-------- Data extracts --------
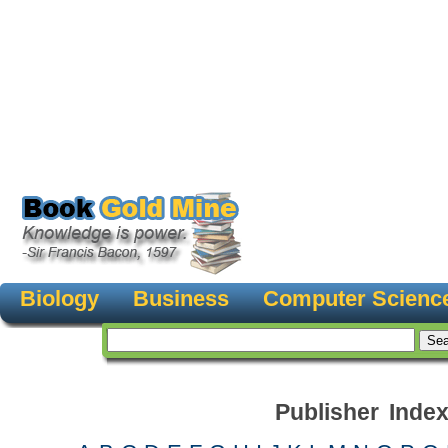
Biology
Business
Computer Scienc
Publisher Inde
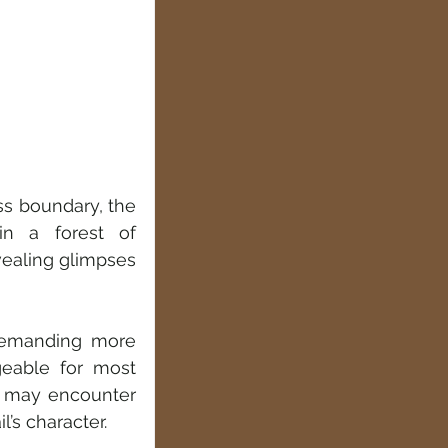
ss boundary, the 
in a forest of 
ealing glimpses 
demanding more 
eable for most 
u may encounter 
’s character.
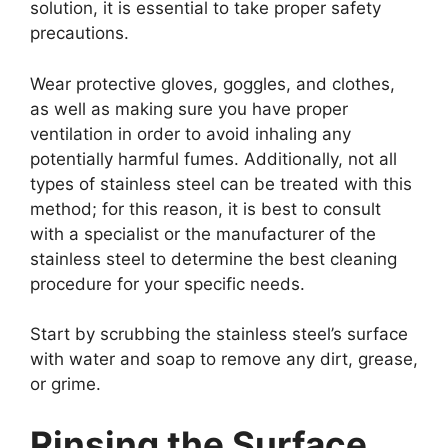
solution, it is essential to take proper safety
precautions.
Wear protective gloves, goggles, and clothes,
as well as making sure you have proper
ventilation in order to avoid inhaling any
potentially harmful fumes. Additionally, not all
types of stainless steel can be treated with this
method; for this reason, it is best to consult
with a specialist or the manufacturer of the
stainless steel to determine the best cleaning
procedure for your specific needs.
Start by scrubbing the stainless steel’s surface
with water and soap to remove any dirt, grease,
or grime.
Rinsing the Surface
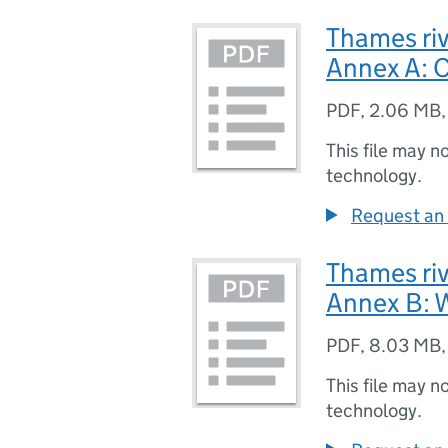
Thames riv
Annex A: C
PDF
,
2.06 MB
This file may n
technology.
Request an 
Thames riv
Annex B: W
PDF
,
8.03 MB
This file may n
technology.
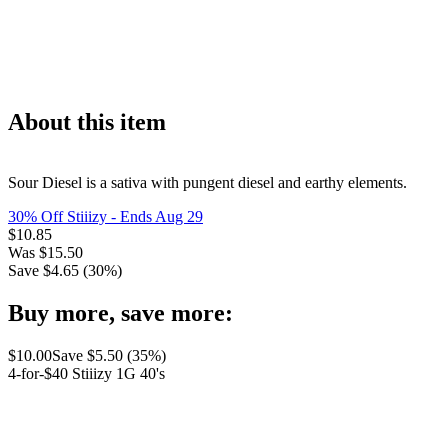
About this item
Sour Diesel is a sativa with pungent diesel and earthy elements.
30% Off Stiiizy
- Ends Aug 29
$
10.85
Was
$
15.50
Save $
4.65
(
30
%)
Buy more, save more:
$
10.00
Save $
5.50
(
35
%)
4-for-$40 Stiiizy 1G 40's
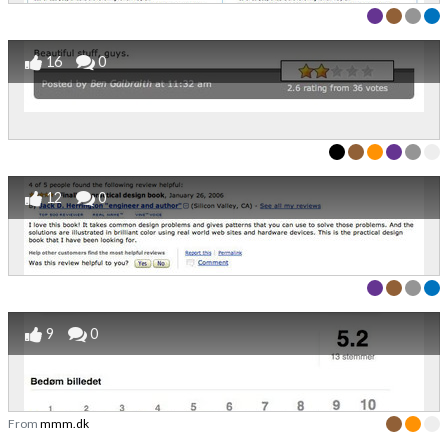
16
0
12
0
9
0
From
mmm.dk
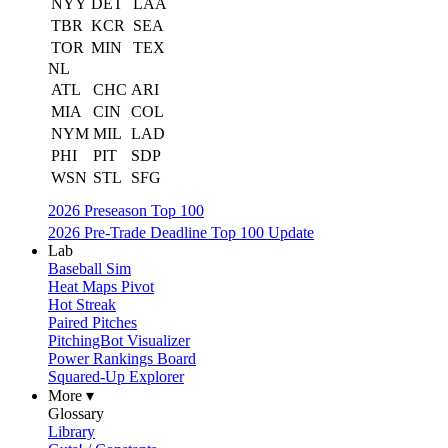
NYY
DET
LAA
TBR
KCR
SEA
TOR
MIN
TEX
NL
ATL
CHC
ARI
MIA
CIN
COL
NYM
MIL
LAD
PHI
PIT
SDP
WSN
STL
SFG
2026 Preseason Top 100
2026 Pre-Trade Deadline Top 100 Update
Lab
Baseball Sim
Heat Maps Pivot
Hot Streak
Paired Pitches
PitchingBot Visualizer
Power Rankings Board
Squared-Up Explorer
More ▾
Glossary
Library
--------
-------- Data extracts --------
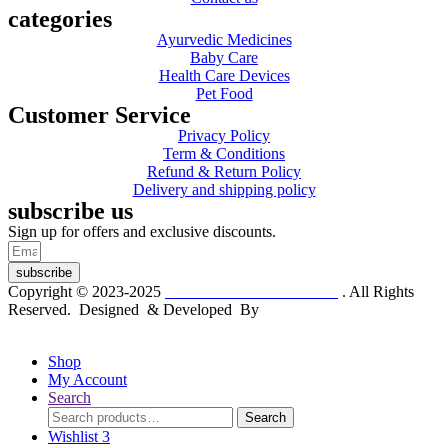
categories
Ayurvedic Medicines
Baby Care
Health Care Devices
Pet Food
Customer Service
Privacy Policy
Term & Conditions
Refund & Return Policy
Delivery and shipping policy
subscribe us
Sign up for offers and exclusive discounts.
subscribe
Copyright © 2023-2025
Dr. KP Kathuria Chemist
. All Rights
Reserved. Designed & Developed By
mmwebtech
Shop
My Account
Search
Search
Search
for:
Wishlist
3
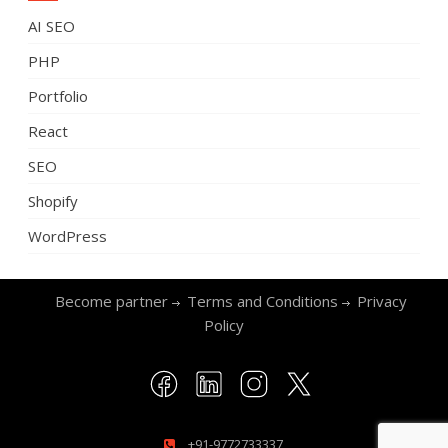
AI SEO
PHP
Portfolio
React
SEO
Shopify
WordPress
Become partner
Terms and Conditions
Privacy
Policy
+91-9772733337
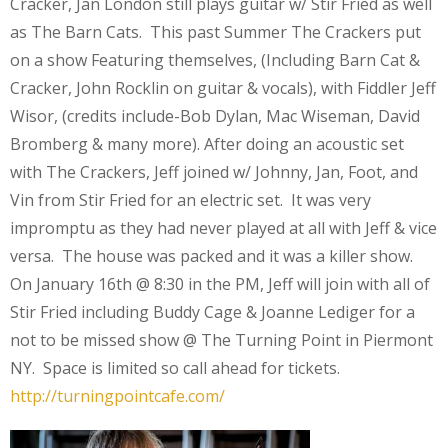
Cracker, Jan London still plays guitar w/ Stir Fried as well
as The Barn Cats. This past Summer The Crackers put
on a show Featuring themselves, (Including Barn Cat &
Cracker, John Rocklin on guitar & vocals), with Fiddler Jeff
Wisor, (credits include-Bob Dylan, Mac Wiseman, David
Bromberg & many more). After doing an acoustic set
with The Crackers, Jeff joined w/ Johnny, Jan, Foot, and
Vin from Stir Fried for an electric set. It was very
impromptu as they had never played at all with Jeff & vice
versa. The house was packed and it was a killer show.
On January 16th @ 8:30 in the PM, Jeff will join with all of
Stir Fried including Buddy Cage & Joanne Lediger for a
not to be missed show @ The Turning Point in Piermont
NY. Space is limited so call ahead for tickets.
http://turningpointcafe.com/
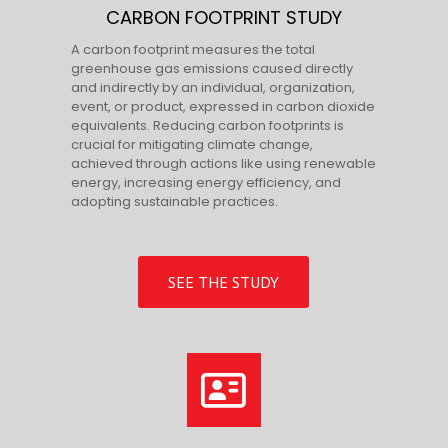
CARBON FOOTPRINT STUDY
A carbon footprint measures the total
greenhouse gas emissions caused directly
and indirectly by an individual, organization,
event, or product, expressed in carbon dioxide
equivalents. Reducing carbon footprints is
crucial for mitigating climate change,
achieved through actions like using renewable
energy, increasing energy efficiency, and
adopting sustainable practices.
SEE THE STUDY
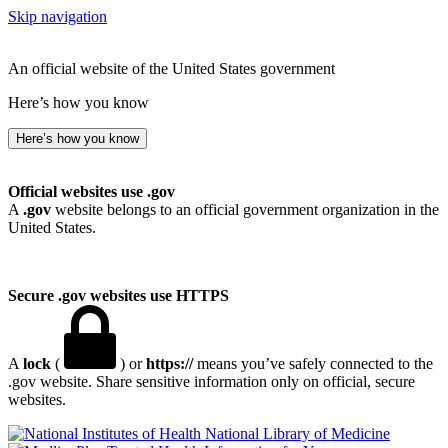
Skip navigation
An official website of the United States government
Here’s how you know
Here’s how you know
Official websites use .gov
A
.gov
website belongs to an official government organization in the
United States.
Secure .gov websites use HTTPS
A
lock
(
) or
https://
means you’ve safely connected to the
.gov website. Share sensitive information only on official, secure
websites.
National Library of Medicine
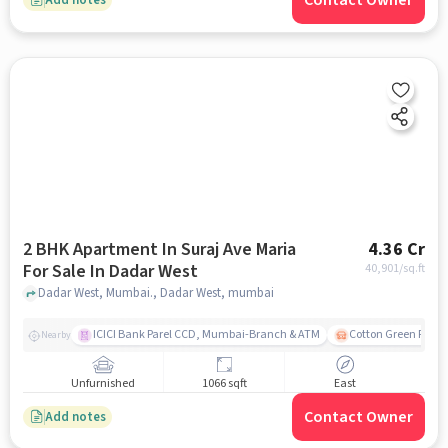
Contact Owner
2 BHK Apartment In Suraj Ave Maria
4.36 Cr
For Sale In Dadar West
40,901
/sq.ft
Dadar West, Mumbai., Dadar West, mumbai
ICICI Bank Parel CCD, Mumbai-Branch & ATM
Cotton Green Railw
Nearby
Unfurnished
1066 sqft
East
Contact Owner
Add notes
--------
### Prompt
Check each line of the records above for the string "Conditions", and report every line that has it.

### Expected answer
Term & Conditions
Terms and Conditions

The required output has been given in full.